Task prompt:
Find where "계정 정지 사례와 관련된 최근 이용 후기 흐" appears in the records below, then return that line and every later line exactly, stopping only at the last line.

Given data:

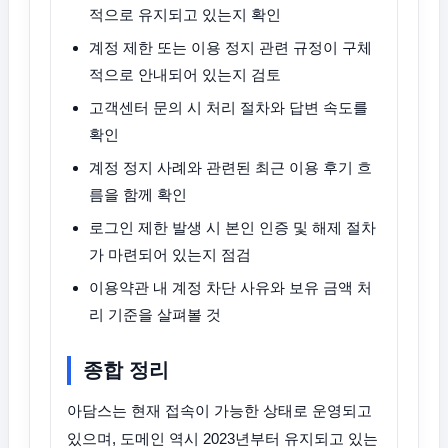
적으로 유지되고 있는지 확인
계정 제한 또는 이용 정지 관련 규정이 구체
적으로 안내되어 있는지 검토
고객센터 문의 시 처리 절차와 답변 속도를
확인
계정 정지 사례와 관련된 최근 이용 후기 흐
름을 함께 확인
로그인 제한 발생 시 본인 인증 및 해제 절차
가 마련되어 있는지 점검
이용약관 내 계정 차단 사유와 보유 금액 처
리 기준을 살펴볼 것
종합 정리
아담스는 현재 접속이 가능한 상태로 운영되고
있으며, 도메인 역시 2023년부터 유지되고 있는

Output of the task:
계정 정지 사례와 관련된 최근 이용 후기 흐
름을 함께 확인
로그인 제한 발생 시 본인 인증 및 해제 절차
가 마련되어 있는지 점검
이용약관 내 계정 차단 사유와 보유 금액 처
리 기준을 살펴볼 것
종합 정리
아담스는 현재 접속이 가능한 상태로 운영되고
있으며, 도메인 역시 2023년부터 유지되고 있는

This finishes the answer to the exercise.